Portrait of Thomas Cromwell wearing ‘the George’, by Hans Holbein [Getty Images/Bridgeman] 
issue 23 August 2014

The travel writer Colin Thubron once told me that to understand a country and its people he first asks, ‘What do they believe?’ This is also a good place to begin when writing about the past, not least when your subject is Thomas Cromwell, a key figure in the English Reformation.  But Tracy Borman’s Cromwell doesn’t have beliefs so much as qualities: ones that will appeal to fans of the fictional Cromwell of Hilary Mantel’s Tudor novels.

Borman’s Cromwell likes women, and is nice to the poor. True he fits up Anne Boleyn on treason charges, and has the illiterate nun Elizabeth Barton executed without a trial. But then he is a ‘pragmatist’, and much of his killing, torturing and bullying is ‘self-defence’. He is a loving husband, or at least there is no evidence that he isn’t. He is also a ‘witty and generous host’, unless your name is Mark Smeaton. In which case, your arrival at Cromwell’s lovely home will be followed by your confessing to having had sex with Henry’s VIII’s wife. Your next meal will be in the Tower.

This Cromwell also dislikes many bad things. Neighbours, for example: at least those with possessions he covets. When he builds a new house he pinches the gardens of those around him (and there are other lapses of kindness to ordinary folk).
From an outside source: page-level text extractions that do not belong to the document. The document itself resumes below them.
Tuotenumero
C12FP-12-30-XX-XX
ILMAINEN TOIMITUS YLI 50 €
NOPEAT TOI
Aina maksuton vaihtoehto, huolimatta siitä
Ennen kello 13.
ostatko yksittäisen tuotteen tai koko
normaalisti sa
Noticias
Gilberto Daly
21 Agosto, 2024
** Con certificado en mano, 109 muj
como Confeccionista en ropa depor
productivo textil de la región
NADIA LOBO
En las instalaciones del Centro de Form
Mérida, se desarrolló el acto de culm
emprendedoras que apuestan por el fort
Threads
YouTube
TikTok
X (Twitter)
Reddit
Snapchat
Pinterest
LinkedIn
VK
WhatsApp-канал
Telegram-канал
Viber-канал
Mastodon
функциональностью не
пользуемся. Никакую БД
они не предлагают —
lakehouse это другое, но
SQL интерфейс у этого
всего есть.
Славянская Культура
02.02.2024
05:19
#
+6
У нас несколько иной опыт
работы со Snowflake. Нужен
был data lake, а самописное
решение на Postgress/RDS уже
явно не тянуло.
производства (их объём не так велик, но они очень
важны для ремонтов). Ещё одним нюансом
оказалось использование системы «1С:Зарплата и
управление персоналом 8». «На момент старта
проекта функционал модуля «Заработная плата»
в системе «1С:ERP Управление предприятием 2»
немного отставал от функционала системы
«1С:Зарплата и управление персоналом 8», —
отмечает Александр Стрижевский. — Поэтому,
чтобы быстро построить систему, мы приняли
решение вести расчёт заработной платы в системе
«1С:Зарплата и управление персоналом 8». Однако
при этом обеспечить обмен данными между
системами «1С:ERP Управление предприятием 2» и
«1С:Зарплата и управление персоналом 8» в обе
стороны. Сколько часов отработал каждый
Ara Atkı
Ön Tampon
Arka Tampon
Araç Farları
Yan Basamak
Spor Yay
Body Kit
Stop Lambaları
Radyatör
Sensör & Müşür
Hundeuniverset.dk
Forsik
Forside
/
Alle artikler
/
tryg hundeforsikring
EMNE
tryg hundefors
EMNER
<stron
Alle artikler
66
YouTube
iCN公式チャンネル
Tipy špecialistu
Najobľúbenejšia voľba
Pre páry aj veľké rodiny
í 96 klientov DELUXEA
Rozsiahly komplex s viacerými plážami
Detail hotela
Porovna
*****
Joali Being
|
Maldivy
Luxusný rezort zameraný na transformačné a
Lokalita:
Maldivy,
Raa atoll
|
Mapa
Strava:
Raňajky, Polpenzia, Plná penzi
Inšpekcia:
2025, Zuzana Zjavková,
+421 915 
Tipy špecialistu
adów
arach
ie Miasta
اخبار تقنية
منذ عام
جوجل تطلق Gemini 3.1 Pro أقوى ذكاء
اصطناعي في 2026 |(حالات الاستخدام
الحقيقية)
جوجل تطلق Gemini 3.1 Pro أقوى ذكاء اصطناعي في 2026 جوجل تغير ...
But in particular he hates the ‘corrupt’ Roman Catholic church, its ‘medieval seven sacraments’ (don’t they still have seven?), and ‘idolatry’. Although (naturally) a great lover of art, this obliges him to order that ‘statues, rood screens and images be destroyed in churches and religious houses across the land’.  And in the case of monastic land, it soon belongs to the king.

Between 1533 and 1540 Cromwell carried out Henry VIII’s will as his secretary, enforcer and vicar-general.